Onofri stressed the fact that with these systems in place, each case is now reviewed independently — away from the police department where the officer is from — in order to prevent any kind of conflict of interest.

The future of police investigations was also discussed in regard to the prospect and implication of body cameras for officers, in order to garner more information about incidents that take place.

Freshman criminology major Sophia Grigolo thinks advancements like these should be talked about far more often.

“I didn’t know that a lot of departments in the county are (going to) get body-worn cameras,” she said. “I think that’s something that should be public knowledge because of all the issues recently.”

Onofri said that while police continue to make progressive changes, getting back the support of the public is another task completely.

“Statewide, you are seeing (distrust) with juries,” Onofri said. “Years ago, the best case you could have was one with a police officer. Officer credibility is being tested. The judges (have) to make sure that there are no biases for or against the officer.”

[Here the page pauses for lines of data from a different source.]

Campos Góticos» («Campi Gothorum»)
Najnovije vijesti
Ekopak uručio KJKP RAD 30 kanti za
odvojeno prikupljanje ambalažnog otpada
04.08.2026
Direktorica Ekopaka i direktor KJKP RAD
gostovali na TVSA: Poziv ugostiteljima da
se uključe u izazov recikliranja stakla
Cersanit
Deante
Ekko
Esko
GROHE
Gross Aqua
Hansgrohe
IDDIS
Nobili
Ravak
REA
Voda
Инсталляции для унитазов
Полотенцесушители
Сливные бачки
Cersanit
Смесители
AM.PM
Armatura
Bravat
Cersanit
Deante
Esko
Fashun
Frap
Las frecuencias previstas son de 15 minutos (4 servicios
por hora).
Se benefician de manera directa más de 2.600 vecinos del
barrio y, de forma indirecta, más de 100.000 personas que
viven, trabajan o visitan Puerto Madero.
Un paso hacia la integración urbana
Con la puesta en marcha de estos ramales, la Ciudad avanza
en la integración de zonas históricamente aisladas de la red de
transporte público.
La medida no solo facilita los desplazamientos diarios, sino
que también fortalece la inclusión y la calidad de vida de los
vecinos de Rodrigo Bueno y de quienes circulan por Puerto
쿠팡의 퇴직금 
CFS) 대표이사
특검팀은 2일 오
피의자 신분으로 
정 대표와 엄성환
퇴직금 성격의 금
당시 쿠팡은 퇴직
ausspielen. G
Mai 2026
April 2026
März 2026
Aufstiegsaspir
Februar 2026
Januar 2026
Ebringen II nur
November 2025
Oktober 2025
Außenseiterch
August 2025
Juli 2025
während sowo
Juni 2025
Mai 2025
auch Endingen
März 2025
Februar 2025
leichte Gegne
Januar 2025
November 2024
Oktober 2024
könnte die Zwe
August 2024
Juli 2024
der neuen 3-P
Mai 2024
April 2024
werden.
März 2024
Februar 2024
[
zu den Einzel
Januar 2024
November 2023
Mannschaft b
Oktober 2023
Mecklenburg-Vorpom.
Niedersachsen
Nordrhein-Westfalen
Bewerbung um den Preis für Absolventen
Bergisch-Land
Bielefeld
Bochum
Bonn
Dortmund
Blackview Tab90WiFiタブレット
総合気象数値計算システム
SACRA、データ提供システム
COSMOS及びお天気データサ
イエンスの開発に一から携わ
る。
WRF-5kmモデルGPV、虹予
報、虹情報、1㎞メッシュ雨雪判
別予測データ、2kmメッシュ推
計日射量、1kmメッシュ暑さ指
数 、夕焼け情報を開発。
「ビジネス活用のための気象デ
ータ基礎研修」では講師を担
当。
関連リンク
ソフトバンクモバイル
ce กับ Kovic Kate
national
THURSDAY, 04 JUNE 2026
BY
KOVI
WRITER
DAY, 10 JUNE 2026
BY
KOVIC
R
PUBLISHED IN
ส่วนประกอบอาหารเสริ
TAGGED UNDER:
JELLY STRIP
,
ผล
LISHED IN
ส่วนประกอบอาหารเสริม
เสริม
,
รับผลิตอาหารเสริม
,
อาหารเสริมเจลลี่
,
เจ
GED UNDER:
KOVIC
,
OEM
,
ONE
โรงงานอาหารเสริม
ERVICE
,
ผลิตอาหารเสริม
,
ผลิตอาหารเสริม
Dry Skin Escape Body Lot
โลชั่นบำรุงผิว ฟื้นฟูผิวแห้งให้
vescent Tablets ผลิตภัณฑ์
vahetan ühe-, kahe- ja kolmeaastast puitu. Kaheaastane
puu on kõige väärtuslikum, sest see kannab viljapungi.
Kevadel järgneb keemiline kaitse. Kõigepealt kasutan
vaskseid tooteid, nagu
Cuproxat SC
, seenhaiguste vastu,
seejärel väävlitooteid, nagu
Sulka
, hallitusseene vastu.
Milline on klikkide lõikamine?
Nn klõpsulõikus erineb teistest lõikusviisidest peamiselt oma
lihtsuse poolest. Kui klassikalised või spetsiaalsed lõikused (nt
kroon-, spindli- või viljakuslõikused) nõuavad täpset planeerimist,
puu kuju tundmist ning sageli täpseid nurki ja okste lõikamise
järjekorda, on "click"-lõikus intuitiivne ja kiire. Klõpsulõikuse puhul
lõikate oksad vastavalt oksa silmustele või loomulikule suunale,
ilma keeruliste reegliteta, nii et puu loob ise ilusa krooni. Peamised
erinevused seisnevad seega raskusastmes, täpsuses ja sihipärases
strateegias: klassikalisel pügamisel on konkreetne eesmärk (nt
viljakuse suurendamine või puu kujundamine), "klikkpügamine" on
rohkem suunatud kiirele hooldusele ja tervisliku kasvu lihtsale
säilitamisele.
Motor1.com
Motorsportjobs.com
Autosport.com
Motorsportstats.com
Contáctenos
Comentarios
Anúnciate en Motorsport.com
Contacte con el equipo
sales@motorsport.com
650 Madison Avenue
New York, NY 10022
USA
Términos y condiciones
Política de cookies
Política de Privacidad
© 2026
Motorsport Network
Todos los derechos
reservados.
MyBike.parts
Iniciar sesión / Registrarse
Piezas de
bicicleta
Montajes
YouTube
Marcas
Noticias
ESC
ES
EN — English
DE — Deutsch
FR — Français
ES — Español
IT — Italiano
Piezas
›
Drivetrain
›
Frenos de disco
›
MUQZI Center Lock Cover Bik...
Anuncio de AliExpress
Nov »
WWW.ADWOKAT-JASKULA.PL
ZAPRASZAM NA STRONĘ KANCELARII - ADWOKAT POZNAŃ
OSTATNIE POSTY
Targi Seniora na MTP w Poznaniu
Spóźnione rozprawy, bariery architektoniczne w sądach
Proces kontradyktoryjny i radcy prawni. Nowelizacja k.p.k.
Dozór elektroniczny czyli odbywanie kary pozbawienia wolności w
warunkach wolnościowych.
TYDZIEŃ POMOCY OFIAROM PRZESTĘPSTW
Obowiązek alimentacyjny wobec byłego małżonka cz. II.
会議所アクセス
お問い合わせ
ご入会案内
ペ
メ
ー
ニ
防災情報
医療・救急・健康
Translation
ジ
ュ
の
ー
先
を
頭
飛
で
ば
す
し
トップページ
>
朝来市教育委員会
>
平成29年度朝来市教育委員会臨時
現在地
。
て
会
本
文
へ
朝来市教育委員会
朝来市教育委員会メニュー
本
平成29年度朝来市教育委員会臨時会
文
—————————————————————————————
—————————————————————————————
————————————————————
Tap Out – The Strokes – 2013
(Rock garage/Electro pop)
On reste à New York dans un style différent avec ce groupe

Some factors that seem to attribute to this are the recent issues dealing with the police violence and what Onofri calls the “CSI effect.” This is a public effect in which television shows, such as “CSI: Crime Scene Investigation” or “NCIS,” exaggerate the portrayal of forensic science, leading to a public that wants scientific evidence in cases, including fingerprints, DNA and surveillance footage.

Grigolo, who comes from a family of police officers, thinks that she would side with the police if the case is in their favor.

“I think a lot of it is case by case, but I do tend to lean toward the cop’s side of things,” she said. “But that’s not to say that if they’re in the wrong I still think that they’re right… I definitely understand their side because a lot of times, the public doesn’t understand the heat of the moment and the issues that cops face is protecting their own lives and protecting civilians around them. I think I have somewhat an understanding of that.”